◆ TASK ◆
Set down the line that contains "Shop (355, 592)" and every line after it to the end of the entries, exactly as they stand and nothing more.

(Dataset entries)
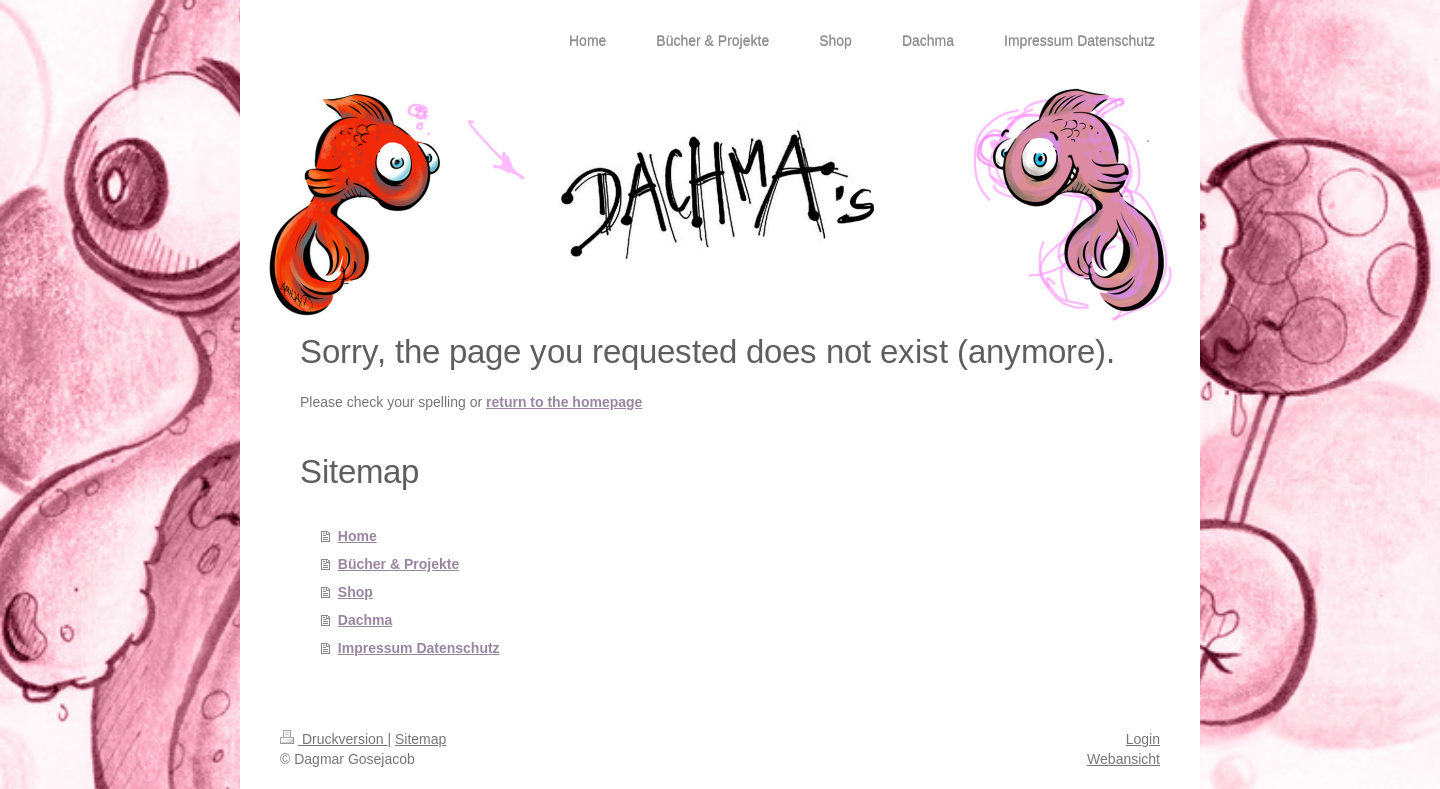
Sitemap (420, 739)
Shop (355, 592)
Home (357, 536)
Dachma (365, 620)
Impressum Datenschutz (419, 648)
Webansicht (1123, 759)
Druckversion (333, 739)
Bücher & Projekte (398, 564)
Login (1143, 739)
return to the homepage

◆ WRITTEN ANSWER ◆
Shop (355, 592)
Home (357, 536)
Dachma (365, 620)
Impressum Datenschutz (419, 648)
Webansicht (1123, 759)
Druckversion (333, 739)
Bücher & Projekte (398, 564)
Login (1143, 739)
return to the homepage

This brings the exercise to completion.